Nous terminons cette (trop) longue journée par cinq minutes d'Apocalyptica, un quatuor de violoncellistes qui s'étaient fait connaître il y a plusieurs années par un album de reprises de Metallica. Nous sommes d'ailleurs arrivés pour le rappel où ils ont justement joué Enter Sandman devant un public chauffé à blanc (qui hurlait les textes) puis une composition à eux. Il y a quelque chose d'infiniment jouissif à voir ces quatre hurluberlus torse nu dans un décor de cimetière à l'abandon jouer du violoncelle tout en agitant leurs cheveux comme dans une pub pour du shampooing au Monoi d'autant que, un batteur et l'amplification électrique aidant, ils parviennent à reproduire de manière assez bluffante le son du heavy-metal. Les dix minutes de concert auxquelles j'ai assistés m'ont bluffé. Il n'aurait peut-être pas fallu que cela dure beaucoup plus longtemps cela dit.
(suite et fin ici)
2 commentaires:
Lecture en diagonale, mais globalement je partage ton avis sur Arcade Fire. Oui c'est bien, mais bon pas de quoi appeler toutes les hotlines du bon gout...

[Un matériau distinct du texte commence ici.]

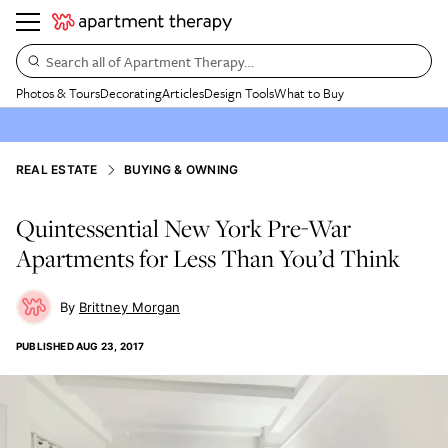
Search all of Apartment Therapy…
Photos & Tours
Decorating
Articles
Design Tools
What to Buy
REAL ESTATE
BUYING & OWNING
Quintessential New York Pre-War
Apartments for Less Than You’d Think
Brittney Morgan
PUBLISHED
AUG 23, 2017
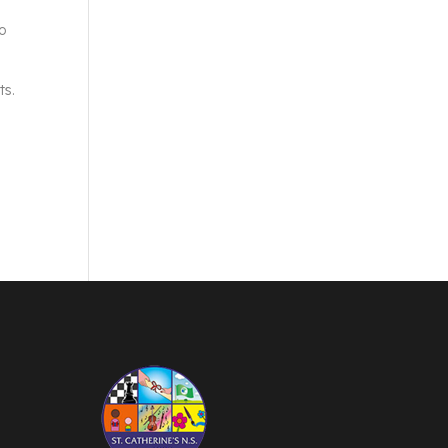
to
ts.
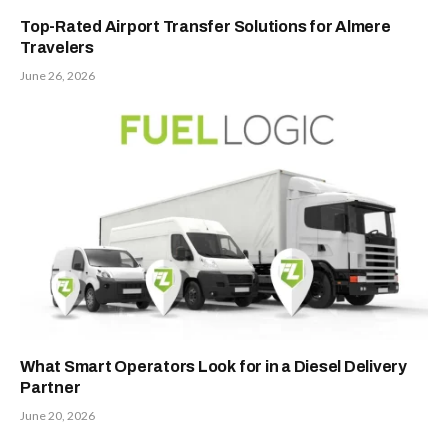
Top-Rated Airport Transfer Solutions for Almere
Travelers
June 26, 2026
What Smart Operators Look for in a Diesel Delivery
Partner
June 20, 2026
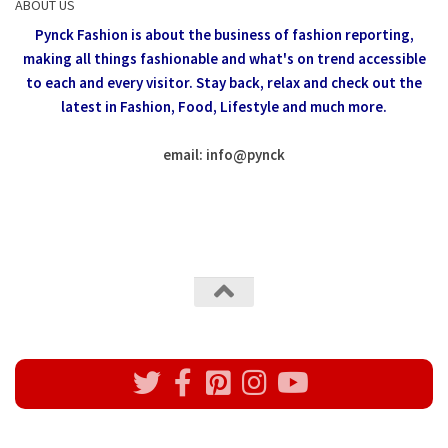
ABOUT US
Pynck Fashion is about the business of fashion reporting,
making all things fashionable and what's on trend accessible
to each and every visitor.
Stay back, relax and check out the
latest in Fashion,
Food, Lifestyle and much more.
email: info
@
pynck
All rights reserved @Pynck Fashion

Disons que ça (Arcade Fire) me rappelle beaucoup l'article que tu avais écrit fort justement sur les médias et l'influence qu'ils peuvent avoir sur notre jugement.

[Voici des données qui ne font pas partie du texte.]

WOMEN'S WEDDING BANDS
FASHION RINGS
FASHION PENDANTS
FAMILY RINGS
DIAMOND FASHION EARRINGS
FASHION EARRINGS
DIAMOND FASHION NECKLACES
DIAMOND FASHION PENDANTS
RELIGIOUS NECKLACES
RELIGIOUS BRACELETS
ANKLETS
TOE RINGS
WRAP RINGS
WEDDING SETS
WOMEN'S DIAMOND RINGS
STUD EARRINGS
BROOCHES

Autant j'ai pu ignorer des groupes portés par la vague. Eux, non. Mais c'est justement parce qu'ils ont parlé d'un sujet (la mort) qui était autour de moi à l'époque. Faut que l'album arrive au bon moment pour qu'il te touche.

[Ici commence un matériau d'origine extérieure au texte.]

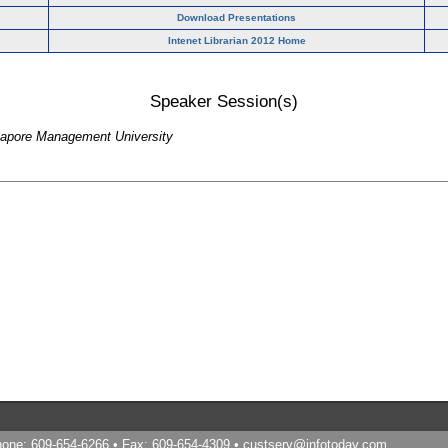
Download Presentations
Intenet Librarian 2012 Home
Speaker Session(s)
ngapore Management University
Phone: 609-654-6266 • Fax: 609-654-4309 •
custserv@infotoday.com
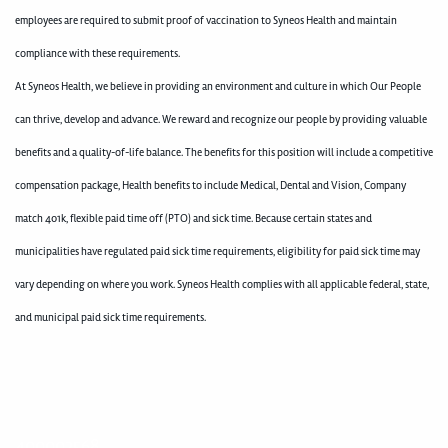
employees are required to submit proof of vaccination to Syneos Health and maintain
compliance with these requirements.
At Syneos Health, we believe in providing an environment and culture in which Our People
can thrive, develop and advance. We reward and recognize our people by providing valuable
benefits and a quality-of-life balance. The benefits for this position will include a competitive
compensation package, Health benefits to include Medical, Dental and Vision, Company
match 401k, flexible paid time off (PTO) and sick time. Because certain states and
municipalities have regulated paid sick time requirements, eligibility for paid sick time may
vary depending on where you work. Syneos Health complies with all applicable federal, state,
and municipal paid sick time requirements.
400003568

Deuxièmement, ta description reflète assez bien ce que j'avais vu d'eux à Bxl et je constate qu'ils n'ont pas trop changé leur show depuis: ça pourrait bien être du chiqué, mais je préfère voir un peu de vie et d'intéraction (impossible dans les festivals) sur scène qu'un groupe préfabriqué qui t'en donne pour ton argent et c'est tout, qu'un groupe querelleur qui fait rigoler deux secondes (mais c'est wock'nwoll, man!), ou un groupe qui regarde ses pieds parce qu'il "souffre".